Wie sieht unsere Zukunft aus? Die Europäische Union ist die stärkste Wirtschaftskraft der Welt. Aber wird sie das bleiben können, angesichts der globalen Veränderungen?

1965 bestand die damalige Europäische Wirtschaftsgemeinschaft aus sechs Mitgliedstaaten und hatte einen Anteil von 11,2 Prozent der Weltbevölkerung. 1995 waren es bereits fünfzehn Mitgliedstaaten.
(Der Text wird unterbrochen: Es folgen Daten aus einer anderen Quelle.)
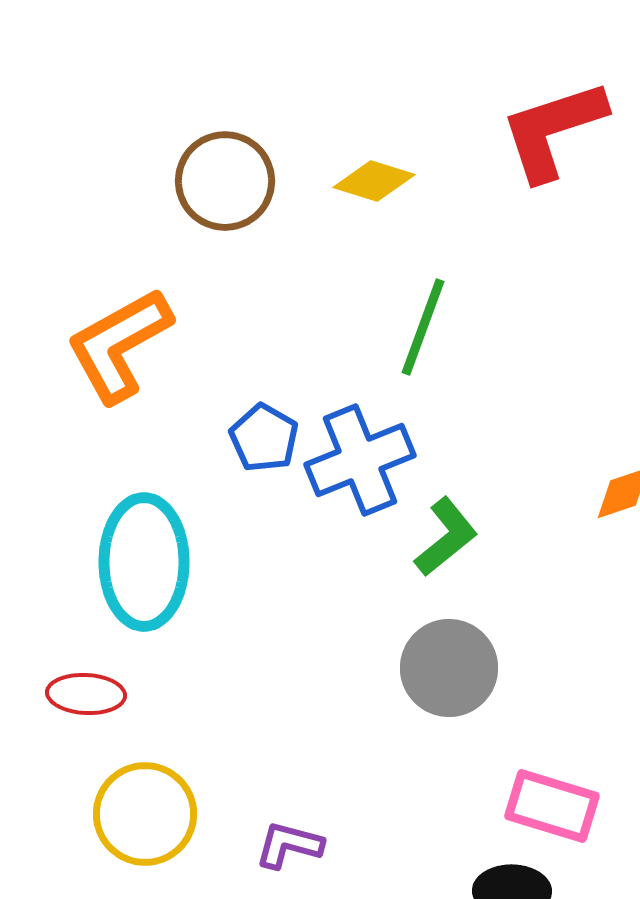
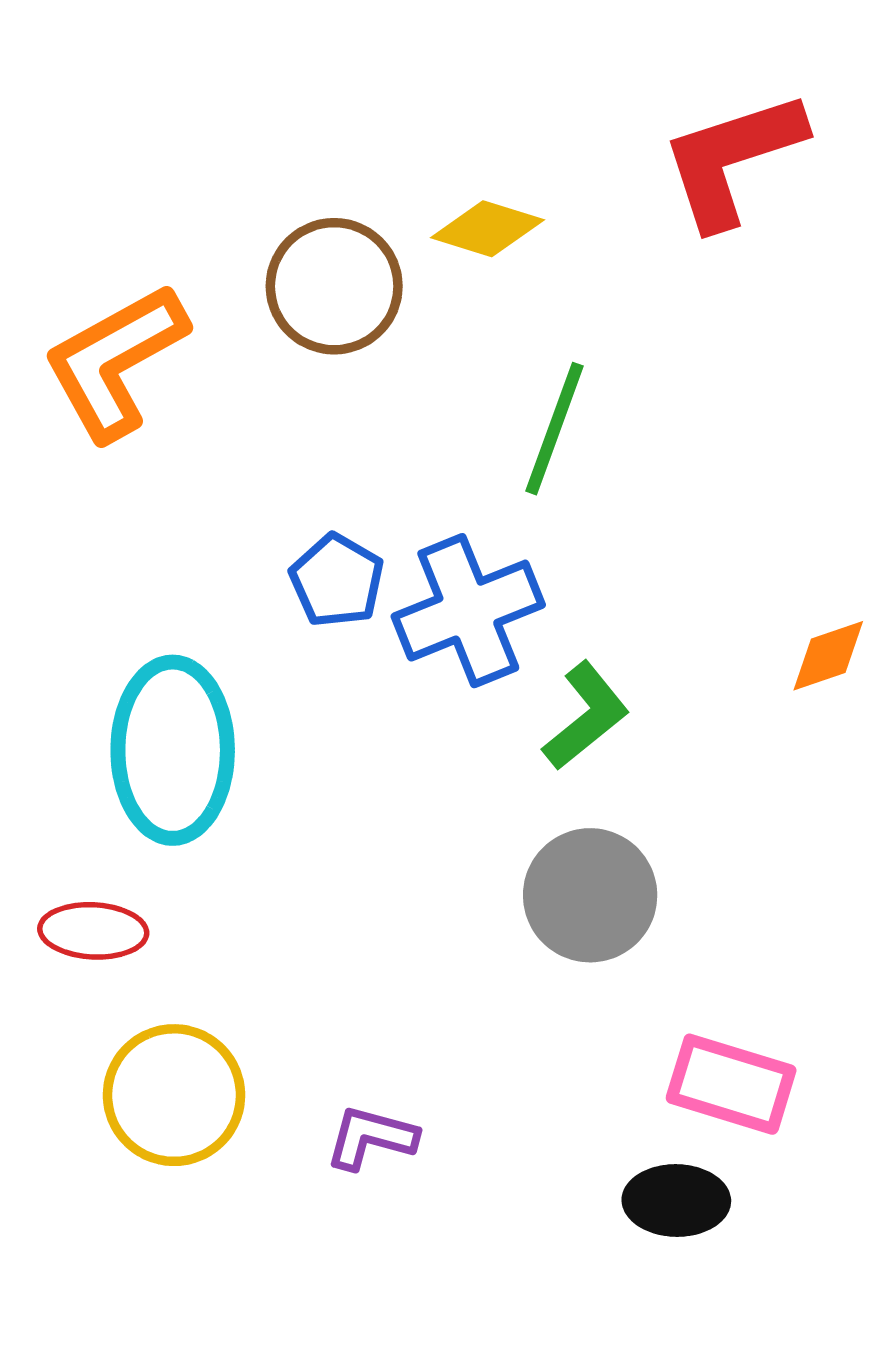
brown circle: (225, 181) -> (334, 286), moved
orange L-shape: (119, 345) -> (115, 361), moved

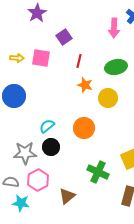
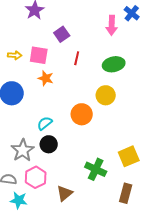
orange star: (85, 85) -> (46, 78), moved
orange circle: (84, 128) -> (82, 114), moved
gray star: (25, 153) -> (23, 150), turned -30

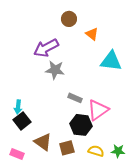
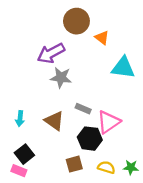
brown circle: (69, 19) -> (76, 21), size x1.5
black square: (22, 121) -> (24, 154), moved
brown triangle: (43, 142) -> (54, 121), moved

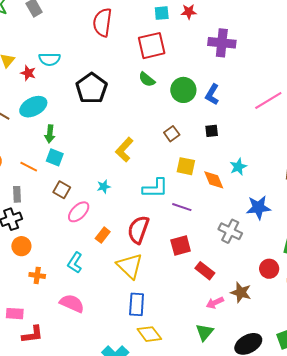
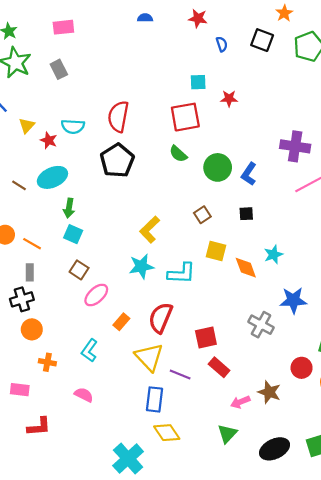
red star: (189, 12) -> (229, 99), moved
red semicircle: (102, 22) -> (118, 117), moved
purple cross: (222, 43) -> (295, 146), moved
orange line: (29, 167) -> (32, 244), moved
cyan star: (104, 187) -> (141, 266), moved, size x1.6
purple line: (182, 207) -> (180, 375), moved
red rectangle: (205, 271) -> (219, 367), moved
pink semicircle: (72, 303) -> (84, 395), size x0.7
pink rectangle: (15, 314) -> (20, 390), moved

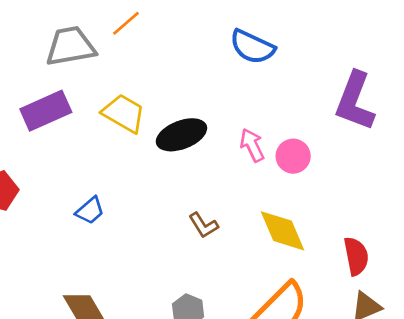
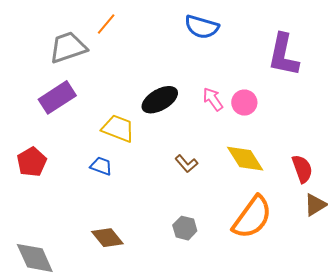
yellow trapezoid: (124, 113) -> (118, 128), moved
blue trapezoid: (90, 211) -> (101, 166), turned -110

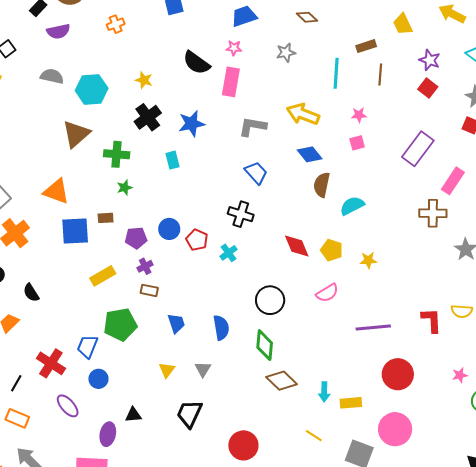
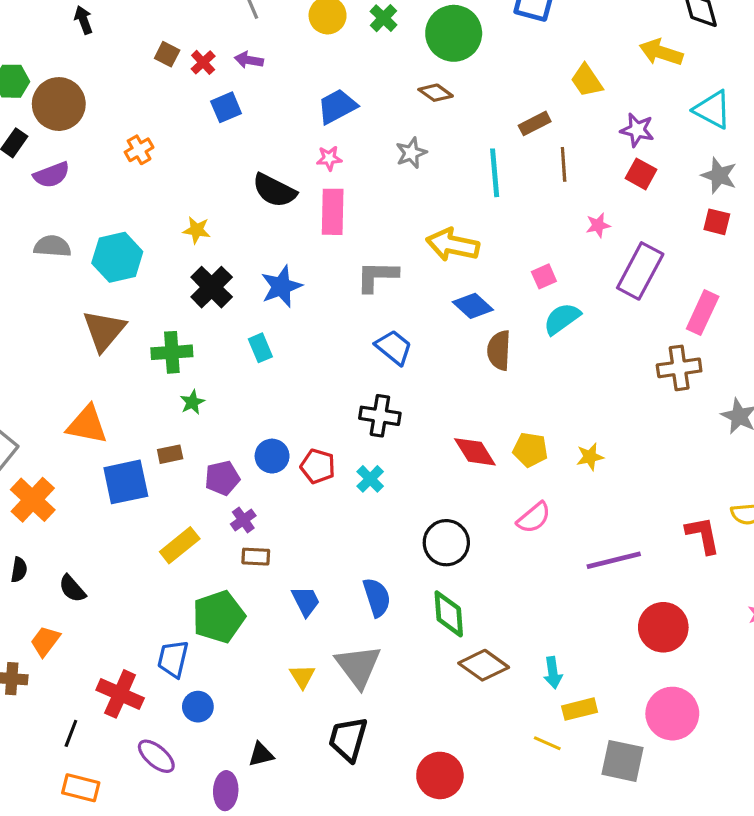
pink star: (359, 115) -> (598, 225), moved
cyan semicircle: (352, 206) -> (562, 319), moved
gray triangle: (203, 369) -> (358, 666), size x1.8
yellow rectangle: (351, 403) -> (580, 709), moved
Der Anteil betrug nur noch 6,2 Prozent der Weltbevölkerung. Selbst wenn jetzt noch elf weitere Staaten in den nächsten Jahren der Europäischen Union beitreten werden – und sie stehen vor der Tür –, wird der Anteil der Bevölkerung der EU­Staaten im Jahr 2020 maximal nur noch 4,2 Prozent der Weltbevölkerung ausmachen. Wollen wir also das Erreichte erhalten, müssen wir erkennen, daß wir alle in einem Boot sitzen.

Wir verlangen in Europa mehr Demokratie, mehr Transparenz und mehr Subsidiarität. Dies erreichen wir nur, wenn alle Bürger sich "ihres" Europas annehmen.

Darum ist es wichtig, am 13. Juni ein Europäisches Parlament zu wählen, das als Gegenstück zum Rat gesehen werden muß, sowohl in seiner Zusammensetzung als auch in seinem Einfluß auf die europäische Gesetzgebung. Endlich gilt auch für das Europäische Parlament, was bisher für den Deutschen Bundestag und für die Länderparlamente selbstverständlich ist: daß demokratische Wahlen entscheiden, welche politische Kraft den Ausschlag bei der Gesetzgebung geben wird.

Die in Aschaffenburg geborene Ursula Schleicher studierte Kulturwissenschaften, Medizin und Musik und war u. a. 1. Harfenistin des Universitätsorchesters von Bahia/ Salvador (Brasilien). Von 1972 bis 1980 war die CSU­Politikerin Mitglied des Deutschen Bundestages. Seit 1979 gehört Frau Schleicher dem Europäischen Parlament an, dessen Vizepräsidentin sie seit 1994 ist.